1882-2012 : 130 ans aux côtés des sapeurs-pompiers !

A l'occasion de ses 130 années d'existence, la Fédération nationale des sapeurs-pompiers de France vous invite à (re)découvrir les concepts et moments clés qui l'ont façonnée, et font d'elle aujourd'hui encore le socle toujours plus vivant pour tous les sapeurs-pompiers. Chaque jour de la semaine, un fait marquant de son histoire vous est proposé.

jeudi 3 mai 2012

[ DEUX LOIS D'IMPORTANCE ]


« Vous voulez une loi, vous en aurez trois ! » (Charles Pasqua, Nancy, 1993)

C’est en ces termes qu’en 1993, lors du congrès national de Nancy,  Charles Pasqua, ministre de l’Intérieur, répondit au président de la Fédération, le colonel Bernard Janvier, qui sollicitait un projet de loi pour rénover le modèle français des secours.

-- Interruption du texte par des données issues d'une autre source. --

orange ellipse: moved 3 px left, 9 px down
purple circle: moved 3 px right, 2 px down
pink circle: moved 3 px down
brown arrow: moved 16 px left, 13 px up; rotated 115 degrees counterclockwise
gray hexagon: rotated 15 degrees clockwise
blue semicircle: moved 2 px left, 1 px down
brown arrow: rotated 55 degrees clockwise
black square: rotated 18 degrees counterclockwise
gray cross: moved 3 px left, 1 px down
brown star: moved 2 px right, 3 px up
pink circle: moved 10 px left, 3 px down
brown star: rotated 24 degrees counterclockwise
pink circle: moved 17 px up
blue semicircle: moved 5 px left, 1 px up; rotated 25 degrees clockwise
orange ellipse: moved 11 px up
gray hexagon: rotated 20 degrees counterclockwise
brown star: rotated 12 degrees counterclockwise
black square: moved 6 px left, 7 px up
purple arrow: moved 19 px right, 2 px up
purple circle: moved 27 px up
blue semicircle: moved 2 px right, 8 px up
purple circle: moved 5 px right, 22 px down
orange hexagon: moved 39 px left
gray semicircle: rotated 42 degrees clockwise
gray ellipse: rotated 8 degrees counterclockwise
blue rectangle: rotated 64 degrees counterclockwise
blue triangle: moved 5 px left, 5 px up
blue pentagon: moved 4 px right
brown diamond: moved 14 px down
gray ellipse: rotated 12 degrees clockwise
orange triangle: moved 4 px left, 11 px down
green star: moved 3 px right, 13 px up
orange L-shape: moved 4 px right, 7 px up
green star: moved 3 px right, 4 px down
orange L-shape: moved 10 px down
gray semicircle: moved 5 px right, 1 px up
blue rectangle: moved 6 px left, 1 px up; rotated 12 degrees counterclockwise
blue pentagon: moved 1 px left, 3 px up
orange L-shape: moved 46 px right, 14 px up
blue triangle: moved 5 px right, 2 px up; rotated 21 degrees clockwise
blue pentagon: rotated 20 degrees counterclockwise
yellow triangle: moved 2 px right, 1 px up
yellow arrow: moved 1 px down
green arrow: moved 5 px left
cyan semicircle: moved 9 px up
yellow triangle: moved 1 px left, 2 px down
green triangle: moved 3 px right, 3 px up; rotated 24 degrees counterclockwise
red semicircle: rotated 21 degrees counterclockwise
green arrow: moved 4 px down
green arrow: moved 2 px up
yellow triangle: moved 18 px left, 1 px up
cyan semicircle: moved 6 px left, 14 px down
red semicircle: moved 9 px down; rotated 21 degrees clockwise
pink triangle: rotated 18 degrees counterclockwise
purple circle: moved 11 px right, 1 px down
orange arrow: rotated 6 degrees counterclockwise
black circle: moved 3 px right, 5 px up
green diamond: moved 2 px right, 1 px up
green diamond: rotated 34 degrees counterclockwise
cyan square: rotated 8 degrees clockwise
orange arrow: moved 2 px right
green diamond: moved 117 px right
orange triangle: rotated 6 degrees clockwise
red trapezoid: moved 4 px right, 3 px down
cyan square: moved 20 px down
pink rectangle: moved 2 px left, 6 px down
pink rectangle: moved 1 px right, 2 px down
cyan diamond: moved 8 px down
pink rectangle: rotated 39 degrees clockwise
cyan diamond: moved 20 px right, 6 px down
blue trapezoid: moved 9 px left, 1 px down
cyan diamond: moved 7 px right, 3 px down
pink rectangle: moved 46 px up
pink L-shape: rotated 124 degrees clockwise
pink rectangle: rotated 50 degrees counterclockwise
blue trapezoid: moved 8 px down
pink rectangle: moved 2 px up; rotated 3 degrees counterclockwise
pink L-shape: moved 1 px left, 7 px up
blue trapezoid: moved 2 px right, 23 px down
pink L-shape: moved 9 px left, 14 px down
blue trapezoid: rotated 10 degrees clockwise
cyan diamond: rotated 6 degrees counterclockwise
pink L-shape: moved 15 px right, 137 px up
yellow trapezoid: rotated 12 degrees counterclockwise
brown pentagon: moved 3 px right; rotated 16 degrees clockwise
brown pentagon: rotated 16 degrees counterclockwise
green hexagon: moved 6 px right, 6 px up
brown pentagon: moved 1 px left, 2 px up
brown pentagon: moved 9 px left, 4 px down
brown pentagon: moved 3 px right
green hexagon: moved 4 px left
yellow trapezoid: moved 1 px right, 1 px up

En effet, sous les coups de boutoir du nombre d’interventions qui ne cesse d’enfler  (le cap des 3 millions d’intervention est franchi en 1993), le nombre des sapeurs-pompiers diminuant (197 000 volontaires et 23 000 professionnels en 1993), ce modèle a besoin d’être rénové. Pour les dirigeants de la Fédération, il faut une plus grande équité. Equité dans la distribution des secours et équité entre les sapeurs-pompiers eux-mêmes, les volontaires et les professionnels. En effet, la différence des moyens mis, entre les grandes collectivités urbaines regroupées en communautés urbaines, districts, syndicats à vocation multiples etc., et les petites  communes qui ont bien du mal à entretenir leur centre de secours, n’a cessé de s’agrandir en cette fin du XXe siècle, provoquant des inégalités flagrantes dans la distribution des secours. Ceux-ci relèvent pourtant d’une mission régalienne de l’Etat et par essence doivent être équitables sur tout le territoire. Ils ne le sont pas, non pas de la faute de l’engagement des hommes, mais bien de celle des moyens insuffisants qui leur sont donnés, et d’une organisation dépassée et inadaptée pour faire face à leurs responsabilités.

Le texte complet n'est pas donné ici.